I grew up as a competitive figure skater in Philadelphia, but we often came to Stowe on holidays to ski. Years later, we were living in Boston and my husband, David Goodman, was working on his first guidebook to backcountry skiing in New England for the Appalachian Mountain Club. I had a fellowship with the Conservation Law Foundation so we moved here in 1991. I was a downhill skier and he was a cross-country skier but on a trip to Colorado we tried skiing the 10th Mountain Trail and decided to try telemarking. It came relatively easily.
So you must know of some pretty good backcountry stashes?
There are so many great places here, especially on Mt. Mansfield, but because Camel’s Hump is always in view from my home, I’ve always loved skiing that mountain. One of my earliest backcountry ski adventures—we’re talking the 1980s—was there. It’s a long ascent and the top is always howling windy and icy, but there are more and more good descents and secret powder runs.
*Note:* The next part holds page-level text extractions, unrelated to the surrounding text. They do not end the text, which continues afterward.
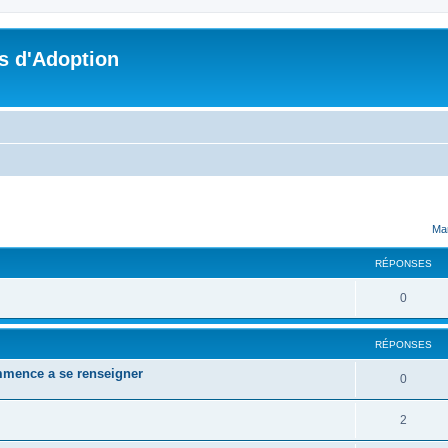
s d'Adoption
cher
cherche avancée
Mar
RÉPONSES
0
RÉPONSES
mmence a se renseigner
0
2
I’ve always come down the Duxbury side but I’ve done an organized tour around Camel’s Hump and am starting to discover some great routes on the Huntington side as well.
How have you seen backcountry access change in Vermont?
It’s been really exciting to see ski resorts open up access to the backcountry and also to see the whole movement grow. When we started working on David’s book in the 1980s he was rediscovering overgrown routes that had been cut in the 1930s, ’40s and ’50s so we were finding and mapping all these old routes.
If you are elected governor, what’s your vision for Vermont’s outdoors?
I want to make sure Vermont remains one of the top three destinations in the country for skier and rider visits. But we also need to think about four-season recreation and how to be proactive in developing areas for mountain biking. Trail building was actually part of our economic development strategy for our town, Waterbury, and it has helped us grow.
Tell us about your VT-Outdoors Plan.
There are three key initiatives in it. The first is to expand our trail systems for hiking and biking. Next, I’d like to promote our existing state parks and see if we can develop a hut-to-hut system. I’ve been to the 10th Mountain Division huts in Colorado and the Maine huts system and I’d love to see that developed here by a consortium of public and private groups. Last, I’d like to recruit outdoor industries and bring more young, active people to Vermont.
Why support outdoor recreation?
Outdoor recreation is part of Vermont’s heritage and under my leadership it will be a critical part of the Vermont brand and our economy. According to the Vermont Outdoor Industry association, the outdoor recreation economy includes approximately 34,000 direct Vermont jobs, $753 million in wages and salaries, and generates $176 million in state and local tax revenue.
And will you bring back the Governor’s ski race?
Yes! I want to rekindle that race and I’m already talking about it with a candidate in Colorado who’s a really hot skier.